NetApp Kills Off DataFort; Encryption A Feature, Not A Product
Reports that NetApp is killing off the DataFort encryption product line it acquired with Decru in 2005 signals the last gasp of the once-promising storage encryption market. While we argued over Data Domain and whether deduplication was a product or a feature, the market decided that encryption alone does not a product make.
December 22, 2010
Reports that NetApp is killing off the DataFort encryption product line it acquired with Decru in 2005 signals the last gasp of the once-promising storage encryption market. While we argued over Data Domain and whether deduplication was a product or a feature, the market decided that encryption alone does not a product make.
NetApp is talking up Brocade's encrypting switches, which include technology that Brocade licensed from NetApp/Decru as a replacement for DataFort. Decru customers that wanted to encrypt data at rest on their disk arrays could also get encryption add-ons from Cisco for MDS or use Emulex's encryption option for their HBAs. Frankly I'm not a believer that this kind of encryption at rest actually prevents much data loss, but if you are, you still have options.
Datafort was the last of what, for a while, appeared to be an industry of encryption appliances from deceased vendors like Kasten Chase and NeoScale (snapped up by nCipher, which was itself absorbed by French defense contractor Thales). While Thales continues to sell the Cryptostor tape encryptor, I don't understand why anyone would buy one.
If you come to the reasonable decision that it's time to start encrypting tapes, you could get a Cryptostor and continue to use your old tape library. Alternatively, you could spend the same money replacing the drives in the library with LTO-5 drives that have built-in encryption and spend less on tapes in the future since the LTO-5s store 2 to 16 times as much data as my old drives. Heck, you might even save on maintenance.
The end of Decru's market life is also a commentary on NetApp's ability to manage acquisitions. The truth is, some organizations are better at acquiring technologies and making them their own than others. Cisco's leading position in the Ethernet switching business came through the acquisition of switch pioneer Kalpana, (along with a few competitors), and while most storage guys think of Clariion as a pure EMC product, it was initially developed down the road at Data General.NetApp, on the other hand, has not managed to turn an acquisition into a successful product line. The company has had what can be called , at best, a modest success with Onaro's SANscreen SAN management tools and the NearStore VTL product line derived from Alacritus's technology. Topio's continuous data protection for heterogeneous environments became NetApp's ReplicatorX before the folks in the corner office decided to rename it, yet again, and kill it off.

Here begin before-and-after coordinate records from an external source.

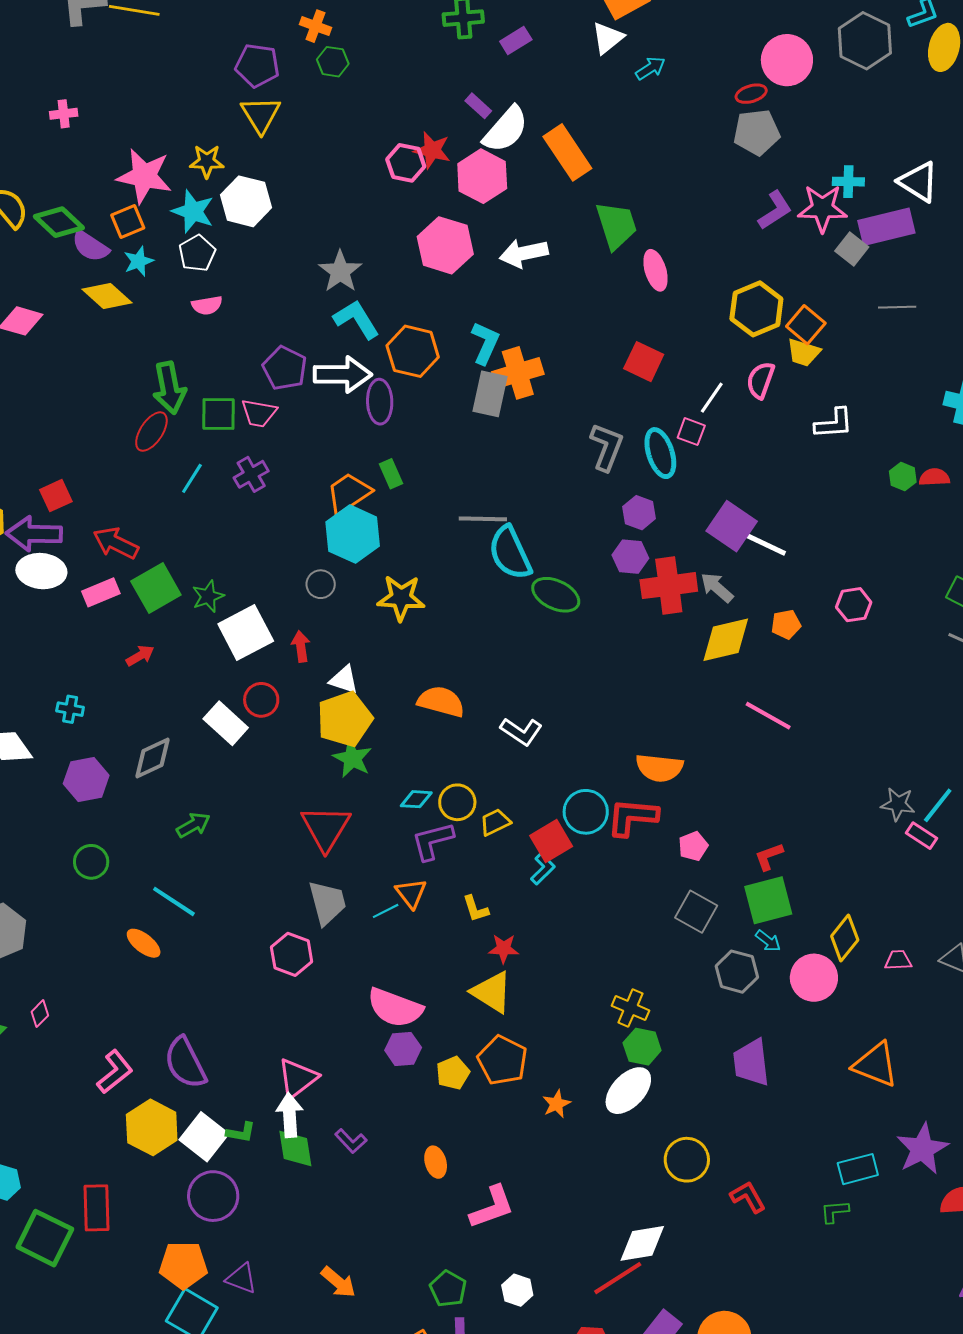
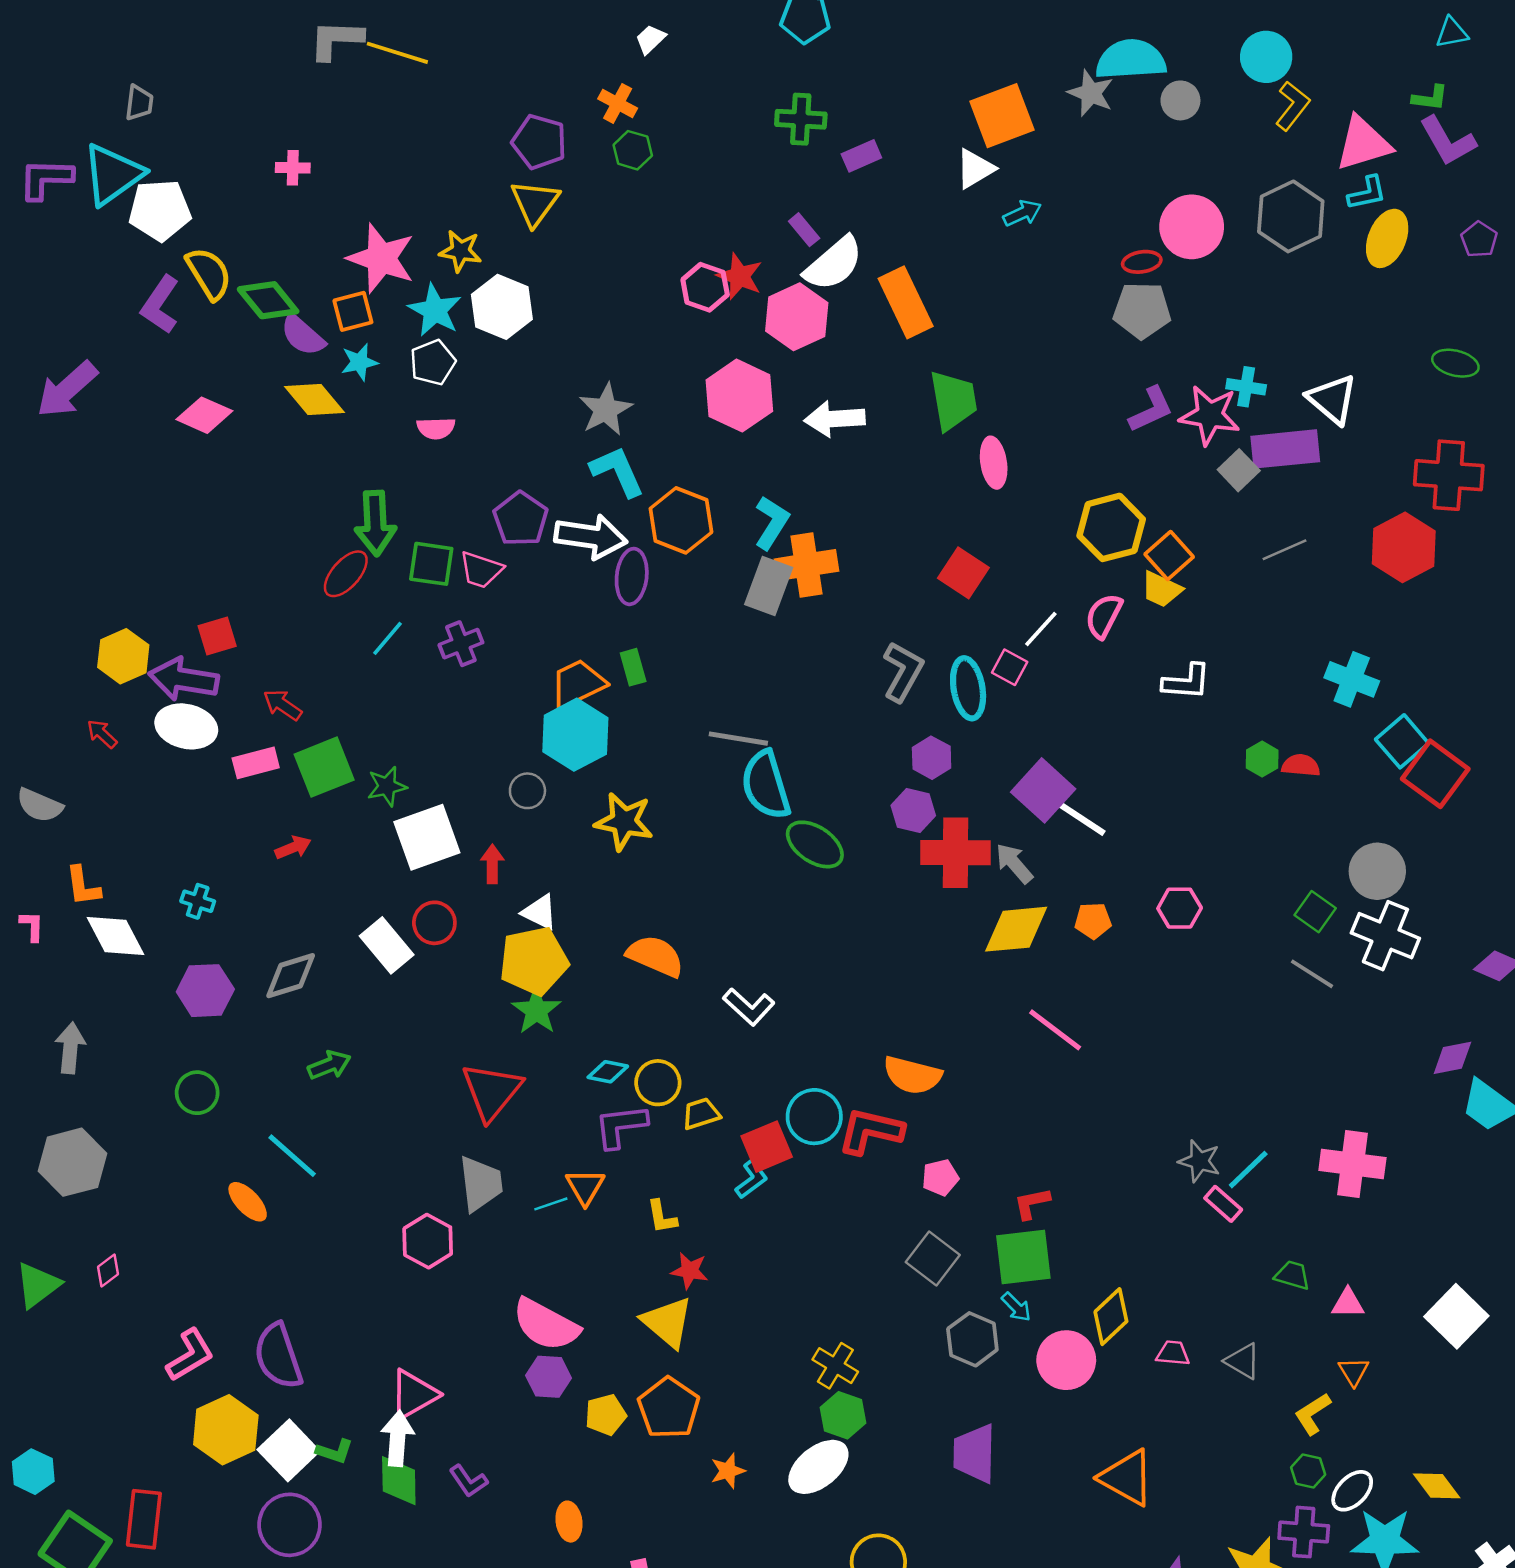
gray line: (897, 307) -> (1284, 550), turned -30
red arrow: (116, 543) -> (283, 705), size x0.7

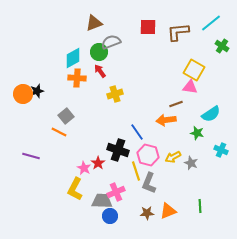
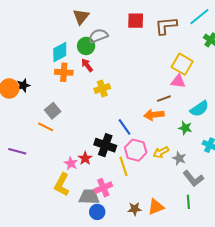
brown triangle: (94, 23) -> (81, 17), turned -30
gray L-shape: (149, 183) -> (193, 179), moved, turned -60

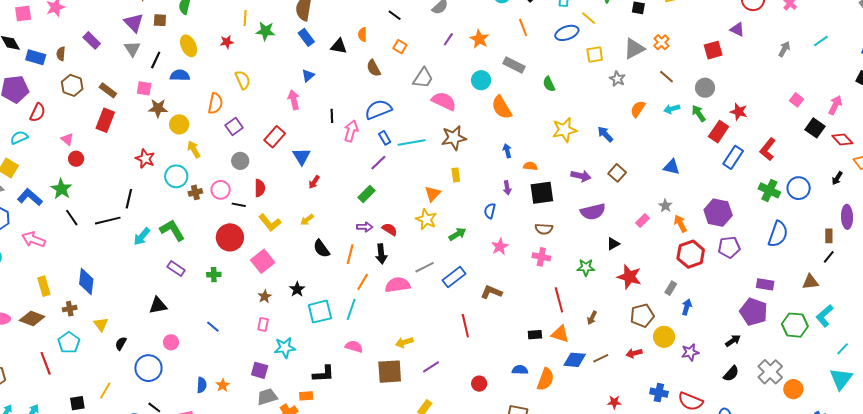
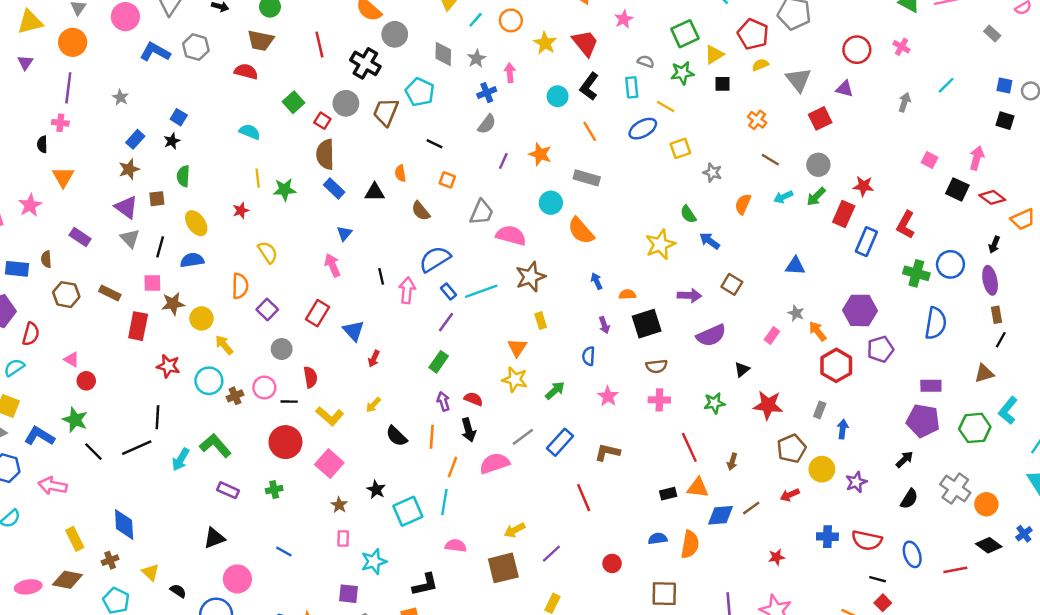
gray triangle: (634, 49) -> (798, 80), moved, turned -30
green semicircle: (549, 84) -> (688, 214), moved
green arrow: (699, 113) -> (816, 197), turned -90
red rectangle: (105, 120) -> (138, 326), moved
purple ellipse: (847, 217) -> (990, 280), moved
purple arrow: (365, 227) -> (443, 401), turned -98
pink circle: (171, 342) -> (237, 579), size x1.5
black semicircle: (121, 343) -> (178, 591), turned 104

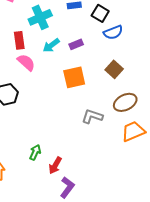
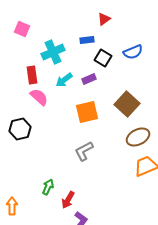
black square: (100, 13) -> (103, 58), moved
blue semicircle: (113, 32) -> (133, 52), moved
brown square: (114, 69) -> (127, 104), size x1.4
gray L-shape: (92, 116) -> (84, 151), moved, turned -45

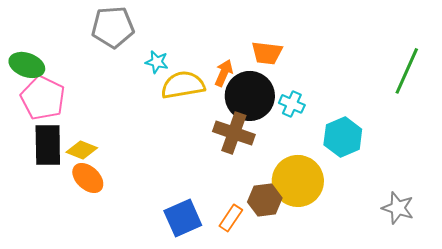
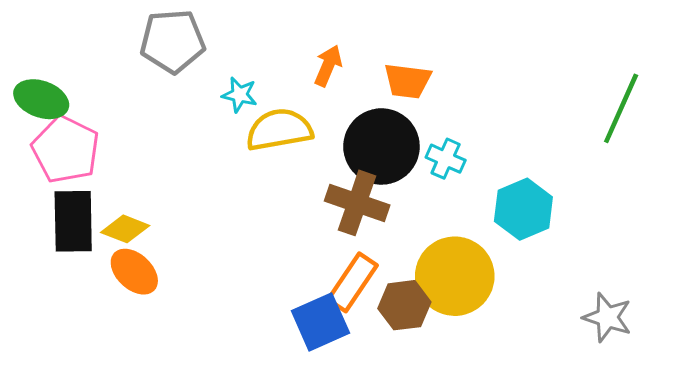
orange arrow: (224, 73) -> (328, 66), moved
blue square: (183, 218) -> (320, 322), moved
orange rectangle: (231, 218) -> (353, 282), moved, size x1.4

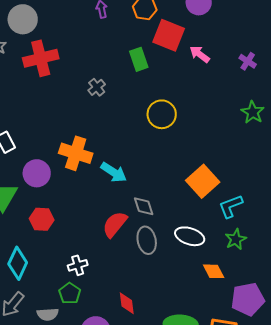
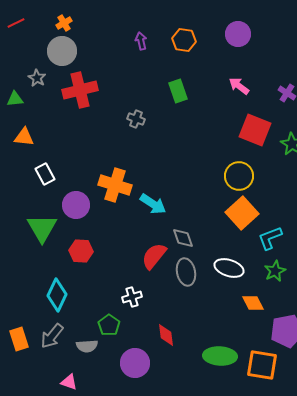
red square: (169, 35) -> (255, 130), moved
gray cross: (97, 87) -> (136, 119), turned -30
yellow circle: (162, 114) -> (239, 176), moved
white cross: (78, 265) -> (132, 297), moved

The jury's still out on the Bycast object storage tech that NetApp snapped up earlier this year, but I'm not that optimistic. The rumors I'm hearing are more about making Data OnTap and filers cloudier with Bycast tech than about NetApp really pushing a new object store product line a la EMC's Atmos.
Despite some well documented delays, NetApp has done better at integrating acquired technologies into Data OnTap with Orca, Troika and, most importantly, Spinaker tech, all of which make NetApp filers the Swiss army knives of storage they are today.